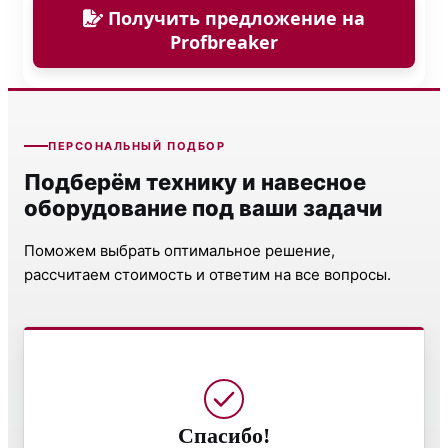
Получить предложение на
Profbreaker
ПЕРСОНАЛЬНЫЙ ПОДБОР
Подберём технику и навесное
оборудование под ваши задачи
Поможем выбрать оптимальное решение,
рассчитаем стоимость и ответим на все вопросы.
Спасибо!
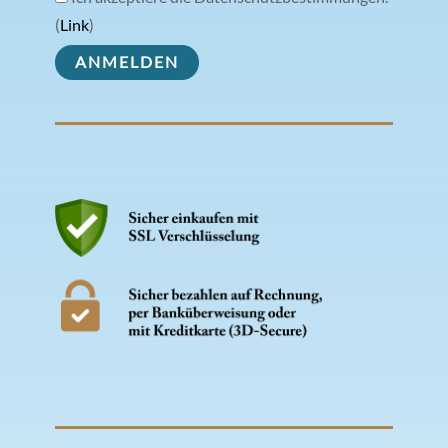
(
Link
)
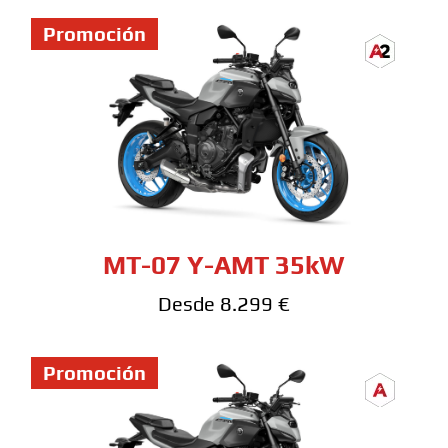
Promoción
MT-07 Y-AMT 35kW
Desde 8.299 €
Promoción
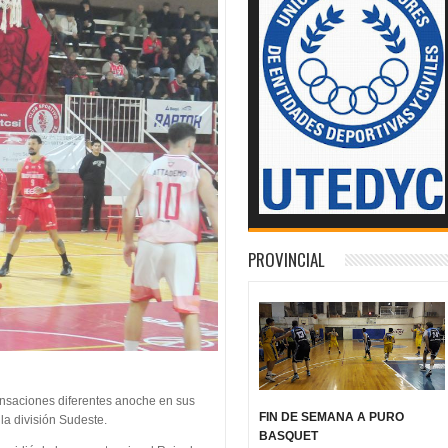
PROVINCIAL
ensaciones diferentes anoche en sus
FIN DE SEMANA A PURO
la división Sudeste.
BASQUET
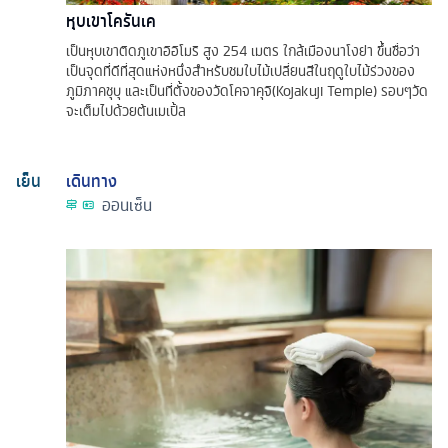
หุบเขาโครันเค
เป็นหุบเขาติดภูเขาอิอิโมริ สูง 254 เมตร ใกล้เมืองนาโงย่า ขึ้นชื่อว่า
เป็นจุดที่ดีที่สุดแห่งหนึ่งสำหรับชมใบไม้เปลี่ยนสีในฤดูใบไม้ร่วงของ
ภูมิภาคชุบุ และเป็นที่ตั้งของวัดโคจาคุจิ(Kojakuji Temple) รอบๆวัด
จะเต็มไปด้วยต้นเมเปิ้ล
เย็น
เดินทาง
ออนเซ็น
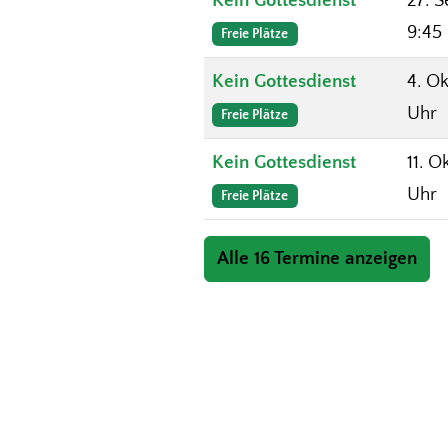
Kein Gottesdienst
27. S
9:45
Freie Plätze
Kein Gottesdienst
4. Ok
Uhr
Freie Plätze
Kein Gottesdienst
11. O
Uhr
Freie Plätze
Alle 16 Termine anzeigen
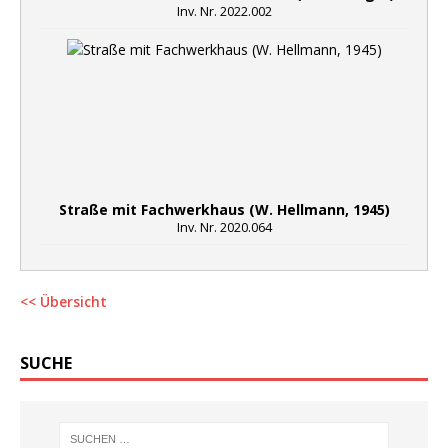
Inv. Nr. 2022.002
Straße mit Fachwerkhaus (W. Hellmann, 1945)
Inv. Nr. 2020.064
<< Übersicht
SUCHE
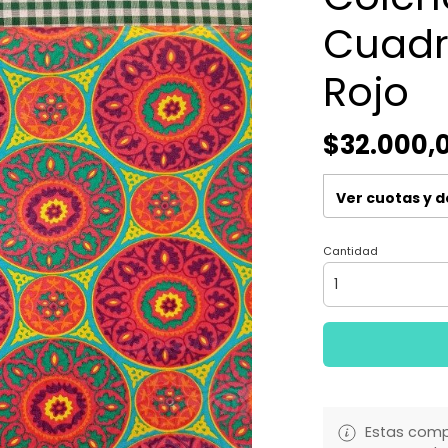
Cuadr
Rojo
$32.000,
Ver cuotas y 
Cantidad
Estas comp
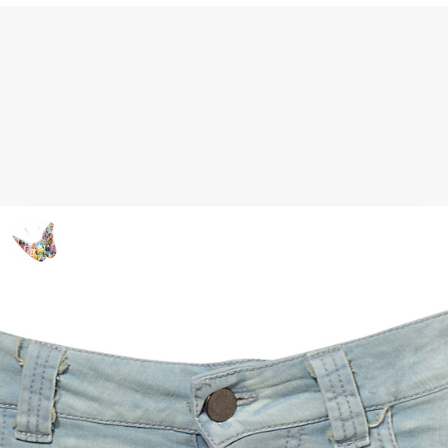
Look Baño: bikini retro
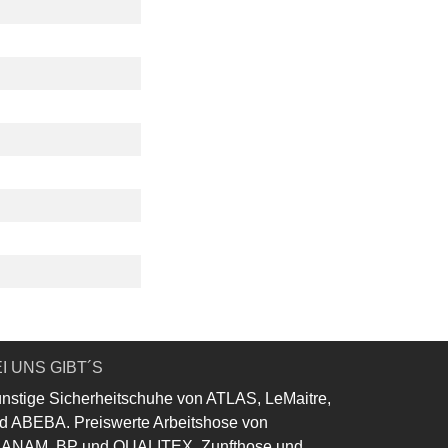
I UNS GIBT´S
nstige Sicherheitschuhe von ATLAS, LeMaitre,
d ABEBA. Preiswerte Arbeitshose von
ANAM, BP und QUALITEX. Zunfthose und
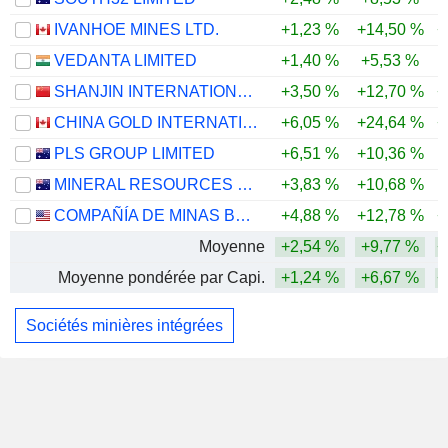
IVANHOE MINES LTD.
+1,23 %
+14,50 %
+
VEDANTA LIMITED
+1,40 %
+5,53 %
SHANJIN INTERNATIONAL GOLD CO., LTD.
+3,50 %
+12,70 %
+
CHINA GOLD INTERNATIONAL RESOURCES CORP. LTD.
+6,05 %
+24,64 %
+
PLS GROUP LIMITED
+6,51 %
+10,36 %
MINERAL RESOURCES LIMITED
+3,83 %
+10,68 %
COMPAÑÍA DE MINAS BUENAVENTURA S.A.A.
+4,88 %
+12,78 %
+
Moyenne
+2,54 %
+9,77 %
+
Moyenne pondérée par Capi.
+1,24 %
+6,67 %
+
Sociétés minières intégrées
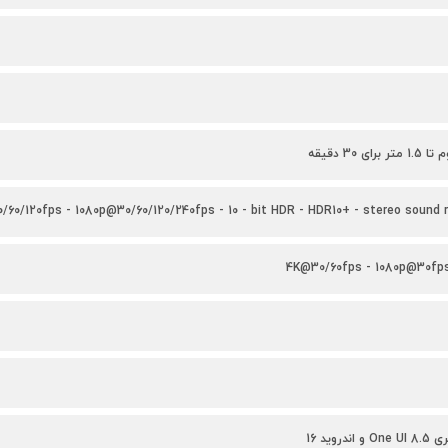
0/120fps - 1080p@30/60/120/240fps - 10 - bit HDR - HDR10+ - stereo sound re
روید 16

→ YOUR GOAL
Return the listing verbatim, pictures excluded.

→ YOUR SOLUTION
Получить предложение на
Profbreaker
ПЕРСОНАЛЬНЫЙ ПОДБОР
Подберём технику и навесное
оборудование под ваши задачи
Поможем выбрать оптимальное решение,
рассчитаем стоимость и ответим на все вопросы.
Спасибо!
(
Link
)
Promoción
MT-07 Y-AMT 35kW
Desde 8.299 €
Promoción
PROVINCIAL
ensaciones diferentes anoche en sus
FIN DE SEMANA A PURO
la división Sudeste.
BASQUET
หุบเขาโครันเค
เป็นหุบเขาติดภูเขาอิอิโมริ สูง 254 เมตร ใกล้เมืองนาโงย่า ขึ้นชื่อว่า
เป็นจุดที่ดีที่สุดแห่งหนึ่งสำหรับชมใบไม้เปลี่ยนสีในฤดูใบไม้ร่วงของ
ภูมิภาคชุบุ และเป็นที่ตั้งของวัดโคจาคุจิ(Kojakuji Temple) รอบๆวัด
จะเต็มไปด้วยต้นเมเปิ้ล
เย็น
เดินทาง
ออนเซ็น
Kein Gottesdienst
27. S
9:45
Freie Plätze
Kein Gottesdienst
4. Ok
Uhr
Freie Plätze
Kein Gottesdienst
11. O
Uhr
Freie Plätze
Alle 16 Termine anzeigen
Inv. Nr. 2022.002
Straße mit Fachwerkhaus (W. Hellmann, 1945)
Inv. Nr. 2020.064
<< Übersicht
SUCHE
Cuadr
Rojo
$32.000,
Ver cuotas y 
Cantidad
Estas comp
Look Baño: bikini retro
I UNS GIBT´S
nstige Sicherheitschuhe von ATLAS, LeMaitre,
d ABEBA. Preiswerte Arbeitshose von
ANAM, BP und QUALITEX. Zunfthose und
IVANHOE MINES LTD.
+1,23 %
+14,50 %
+
VEDANTA LIMITED
+1,40 %
+5,53 %
SHANJIN INTERNATIONAL GOLD CO., LTD.
+3,50 %
+12,70 %
+
CHINA GOLD INTERNATIONAL RESOURCES CORP. LTD.
+6,05 %
+24,64 %
+
PLS GROUP LIMITED
+6,51 %
+10,36 %
MINERAL RESOURCES LIMITED
+3,83 %
+10,68 %
COMPAÑÍA DE MINAS BUENAVENTURA S.A.A.
+4,88 %
+12,78 %
+
Moyenne
+2,54 %
+9,77 %
+
Moyenne pondérée par Capi.
+1,24 %
+6,67 %
+
Sociétés minières intégrées
0/120fps - 1080p@30/60/120/240fps - 10 - bit HDR - HDR10+ - stereo sound re
روید 16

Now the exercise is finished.